These elementary particles hold together the quarks that lie at the heart of matter.

G is for ... Gravity

Our best theory of gravity no longer belongs to Isaac Newton. It’s Einstein’s General Theory of Relativity. There’s just one problem: it is incompatible with quantum theory. The effort to tie the two together provides the greatest challenge to physics in the 21st century.

D is for ... Decoherence

Unless it is carefully isolated, a quantum system will “leak” information into its surroundings. This can destroy delicate states such as superposition and entanglement.

L is for ... Large Hadron Collider (LHC)

At CERN in Geneva, Switzerland, this machine is smashing apart particles in order to discover their constituent parts and the quantum laws that govern their behaviour.

O is for ... Objective reality

Niels Bohr, one of the founding fathers of quantum physics, said there is no such thing as objective reality. All we can talk about, he said, is the results of measurements we make.

E is for ... Entanglement

When two quantum objects interact, the information they contain becomes shared. This can result in a kind of link between them, where an action performed on one will affect the outcome of an action performed on the other. This “entanglement” applies even if the two particles are half a universe apart.

M is for ... Multiverse

Our most successful theories of cosmology suggest that our universe is one of many universes that bubble off from one another. It’s not clear whether it will ever be possible to detect these other universes.

R is for ... Reality

Since the predictions of quantum theory have been right in every experiment ever done, many researchers think it is the best guide we have to the nature of reality. Unfortunately, that still leaves room for plenty of ideas about what reality really is!

M is for ... Many Worlds Theory

Some researchers think the best way to explain the strange characteristics of the quantum world is to allow that each quantum event creates a new universe.

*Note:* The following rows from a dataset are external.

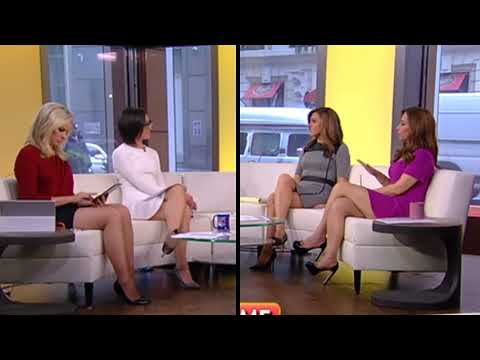 This screenshot has height=360, width=480. In order to click on blue mug in this screenshot , I will do `click(221, 220)`. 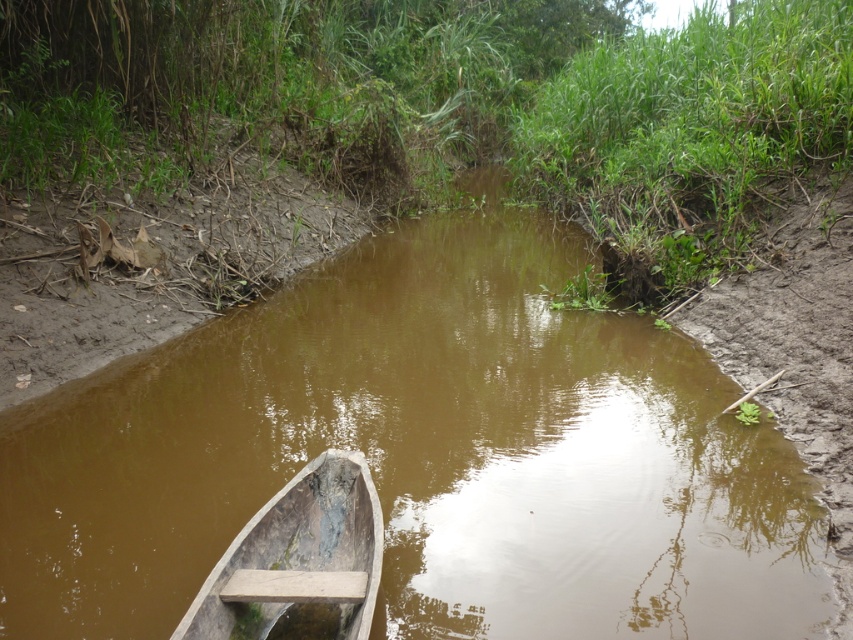 Does green grass at center come in front of wooden boat at lower left?

No.

Image resolution: width=853 pixels, height=640 pixels. What do you see at coordinates (447, 100) in the screenshot?
I see `green grass at center` at bounding box center [447, 100].

This screenshot has height=640, width=853. Describe the element at coordinates (447, 100) in the screenshot. I see `green grass at center` at that location.

This screenshot has width=853, height=640. I want to click on green grass at center, so click(447, 100).

Is brown muddy stream at center further to camera compared to wooden plank at lower left?

No.

Consider the image. Does brown muddy stream at center come in front of wooden plank at lower left?

Yes, it is in front of wooden plank at lower left.

Measure the distance between point (30, 531) and camera.

A distance of 5.99 meters exists between point (30, 531) and camera.

The height and width of the screenshot is (640, 853). In order to click on brown muddy stream at center in this screenshot , I will do `click(422, 456)`.

Is green grass at center to the right of wooden plank at lower left from the viewer's perspective?

Yes, green grass at center is to the right of wooden plank at lower left.

Is point (558, 160) positioned before point (357, 573)?

No, it is behind (357, 573).

The width and height of the screenshot is (853, 640). In order to click on green grass at center in this screenshot , I will do `click(447, 100)`. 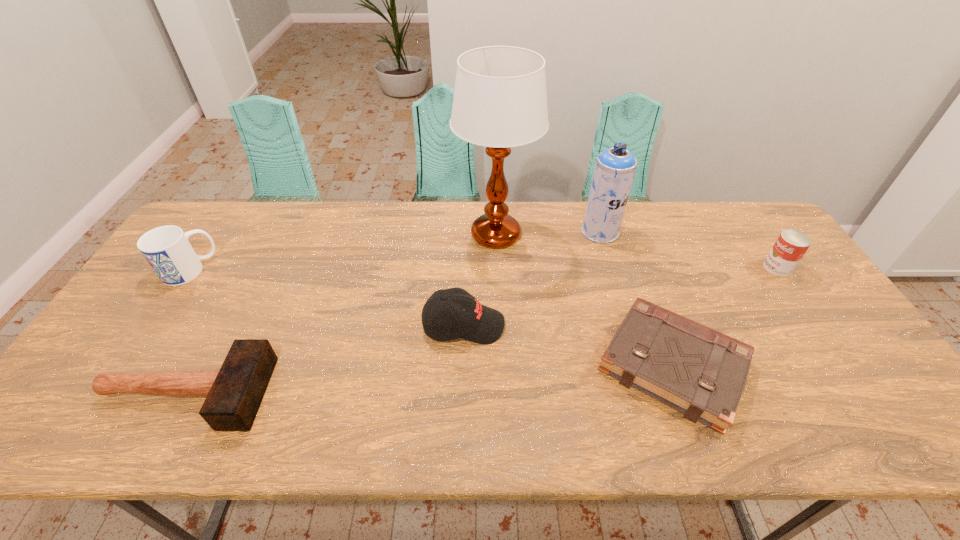 Find the location of a particular element. The width and height of the screenshot is (960, 540). free space that satisfies the following two spatial constraints: 1. on the front side of the aerosol can; 2. on the front-facing side of the baseball cap is located at coordinates (629, 325).

Identify the location of free point that satisfies the following two spatial constraints: 1. on the back side of the mug; 2. on the left side of the tallest object. This screenshot has width=960, height=540. (213, 235).

Where is `free space that satisfies the following two spatial constraints: 1. on the front side of the hardback book; 2. on the hammer head face of the mallet`? The width and height of the screenshot is (960, 540). free space that satisfies the following two spatial constraints: 1. on the front side of the hardback book; 2. on the hammer head face of the mallet is located at coordinates (682, 393).

Find the location of a particular element. The height and width of the screenshot is (540, 960). free location that satisfies the following two spatial constraints: 1. on the front-facing side of the hardback book; 2. on the right side of the baseball cap is located at coordinates (463, 366).

The height and width of the screenshot is (540, 960). I want to click on free space that satisfies the following two spatial constraints: 1. on the front-facing side of the baseball cap; 2. on the back side of the hardback book, so click(x=463, y=366).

Y is for ... Young's Double Slit Experiment

In 1801, Thomas Young proved light was a wave, and overthrew Newton’s idea that light was a “corpuscle”.

A is for ... Atom

This is the basic building block of matter that creates the world of chemical elements – although it is made up of more fundamental particles.

X is for ... X-ray

In 1923 Arthur Compton shone X-rays onto a block of graphite and found that they bounced off with their energy reduced exactly as would be expected if they were composed of particles colliding with electrons in the graphite. This was the first indication of radiation’s particle-like nature.